USA

Trump concede la grazia a 143 persone. C’è anche Steve Bannon

Il presidente in uscita accorda provvedimenti di clemenza a una lunga serie di figure, dal suo ex consulente ai musicisti Lil Wayne e Kodak Black

Trump "sfrattato" a forza dalla Casa bianca, le parodie online

Il presidente in uscita accorda provvedimenti di clemenza a una lunga serie di figure, dal suo ex consulente ai musicisti Lil Wayne e Kodak Black


4' di lettura

Donald Trump ha concesso la grazia a 143 persone nelle sue ultime ore alla Casa Bianca.

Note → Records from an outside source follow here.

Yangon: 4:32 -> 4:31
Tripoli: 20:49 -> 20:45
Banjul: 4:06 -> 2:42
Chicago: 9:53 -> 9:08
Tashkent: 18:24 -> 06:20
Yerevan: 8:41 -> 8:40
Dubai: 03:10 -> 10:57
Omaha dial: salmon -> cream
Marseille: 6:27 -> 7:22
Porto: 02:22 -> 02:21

Fra i provvedimenti di clemenza concessi c’è quello al suo ex consulente Steve Bannon, accusato di aver truffato centinaia di migliaia di sostenitori di Trump in una raccolta fondi da 35 milioni di dollari per la costruzione del muro con il Messico.

Niente auto-assoluzione

Non c’è il provvedimento di auto-grazia: Trump aveva sollevato l’ipotesi di perdonare anche se stesso, ma alcuni consiglieri avevano messo in guardia il presidente da quella che sarebbe stata un’azione senza precedenti e non necessaria. Molti costituzionalisti ritengono che il presidente non possa concedersi la grazia, in base a un memorandum del 1974. Sulla questione, la dottrina è però divisa e non ci sono precedenti giurisprudenziali.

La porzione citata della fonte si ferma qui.